Im übrigen waren die Berufungen zurückzuweisen. Für die BEMA-Teile 3 und 5, die 1995 keiner Ausgabenobergrenze unterlagen, hat der Beklagte zu Recht den von ihm zuvor festgesetzten Punktwert zugrundegelegt. Insofern bestand die Vermutung der Angemessenheit der in der Vergangenheit gefundenen Vereinbarungen. Es ist auch nicht zu zu beanstanden, dass der Beklagte die Punktwerte gemäß § 85 Abs. 3 c SGB V im Hinblick auf die Abweichung der tatsächlichen von der prognostizierten Grundlohnsummenentwickung um 1 % korrigiert hat. Im weiteren hat er alle maßgeblichen rechtlichen und tatsächlichen Gesichtspunkte erwogen, wie die gesetzlichen Vorgaben der Angemessenheit der Vergütung, der Praxiskosten und der Beitragssatzstabilität. Die Preisindizes hat der Beklagte ebenso wie die prognostizierte Grundlohnsummensteigerung in nicht zu beanstandender Weise in seine Überlegungen einbezogen.
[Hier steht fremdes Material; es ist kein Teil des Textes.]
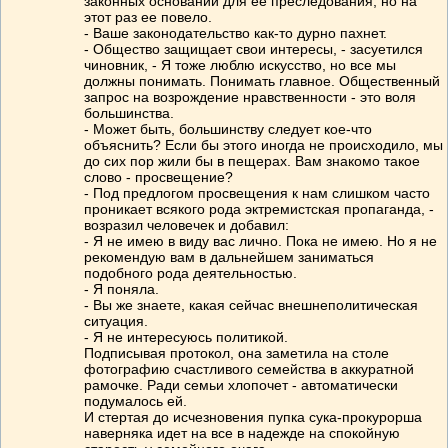
законных оснований для ее преследования, но на
этот раз ее повело.
- Ваше законодательство как-то дурно пахнет.
- Общество защищает свои интересы, - засуетился
чиновник, - Я тоже люблю искусство, но все мы
должны понимать. Понимать главное. Общественный
запрос на возрождение нравственности - это воля
большинства.
- Может быть, большинству следует кое-что
объяснить? Если бы этого иногда не происходило, мы
до сих пор жили бы в пещерах. Вам знакомо такое
слово - просвещение?
- Под предлогом просвещения к нам слишком часто
проникает всякого рода эктремистская пропаганда, -
возразил человечек и добавил:
- Я не имею в виду вас лично. Пока не имею. Но я не
рекомендую вам в дальнейшем заниматься
подобного рода деятельностью.
- Я поняла.
- Вы же знаете, какая сейчас внешнеполитическая
ситуация.
- Я не интересуюсь политикой.
Подписывая протокол, она заметила на столе
фотографию счастливого семейства в аккуратной
рамочке. Ради семьи хлопочет - автоматически
подумалось ей.
И стертая до исчезновения пупка сука-прокурорша
наверняка идет на все в надежде на спокойную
Der Gesichtspunkt der Beitragssatzstabilität ist hinreichend berücksichtigt worden. Dass ihm absolute Priorität zukommt, ist dem Gesetz nicht zu entnehmen. In § 141 Abs. 2 Satz 3 SGB V ist lediglich ein gesetzgeberisches Ziel formuliert, an dem die Empfehlung der Konzertierten Aktion auszurichten ist. Auch durch die Einfügung des Satzes 2 des § 85 Abs. 3 SGB V ist keine Rangfolge der bei der Vereinbarung der Gesamtvergütung zu berücksichtigenden Kriterien begründet worden. Soweit insofern auf die Historie verwiesen wird, überzeugt dies nicht. Zwar wird die Bedeutung des Grundsatzes mit § 71 und 141 SGB V hervorgehoben, andere Kriterien sind aber vom Gesetzgeber auch nicht beseitigt worden. Auch die Wortwahl in § 85 Abs. 3 Satz 2 SGB V - "beachten" statt "berücksichtigen" - indiziert keine Vorrangstellung. Selbst wenn man aber, wie das LSG Niedersachen in seiner von den Klägern vorgelegten Entscheidung vom 15.04.1998 - L 5 KA 2/98 ER - von einer "erhöhten Inpflichtnahme der Vertragsparteien" ausgeht, genügt der Schiedsspruch diesen Anforderungen. Er hat sich ausführlich mit der Frage der Beitragsstabilität auseinandergesetzt. Im Interesse der Beitragssatzstabilität hat das Schiedsamt nicht die vom Bundesminister für Gesundheit angenommene Grundlohnsummensteigerung von 1,7 zugrunde gelegt, sondern lediglich eine Steigerung von 1,3 %.
Außerdem hat der Beklagte im Hinblick auf die finanzielle Situation der gesetzlichen Krankenversicherung - wobei auch die Mengenentwicklung berücksichtigt wurde - nicht den maximal möglichen Steigerungssatz, sondern einen um 0,1 % niedrigeren Steigerungssatz festgelegt.
Der Beklagte hat es auch mit vertretbaren Überlegungen abgelehnt, auf Antrag nur eines Gesamtvertragspartners eine Ausgabenbegrenzungsregelung zu treffen. Eine Verpflichtung zur Festlegung einer solchen Grenze besteht nicht. Aus dem Gesamtzusammenhang, insbesondere der ausführlichen Argumentation gegen eine Pflicht zur Festlegung von Ausgabenobergrenzen und dem wiederholten Hinweis auf die erheblichen Auswirkungen einer solchen Regelung kann gefolgert werden, dass der Beklagte eine derart weitreichende Regelung nur auf Antrag eines Beteiligten nicht treffen und insofern eine Kompetenz " nicht in Anspruch nehmen" wollte. Zwar hat das Schiedsamt grundsätzlich den gleichen Gestaltungspielraum wie die Vertragspartner bei einer im Wege freier Verhandlungen erzielten Vereinbarung (BSG SozR 3-2500 § 85 Nr. 20). Es entspricht jedoch der Schlichtungsfunktion des Schiedsamtes und ist damit sachgerecht, wenn das Schiedsamt Fragen von grundsätzlicher Bedeutung nur dann entscheidet, wenn dies von beiden beteiligten Seiten beantragt wird. Der Beklagte hat seinen Gestaltungsspielraum nicht verkannt, wenn er die von ihm zu Recht als grundlegend angesehene Festsetzung einer Ausgabenobergrenze auf Antrag nur einer Vertragsseite abgelehnt hat.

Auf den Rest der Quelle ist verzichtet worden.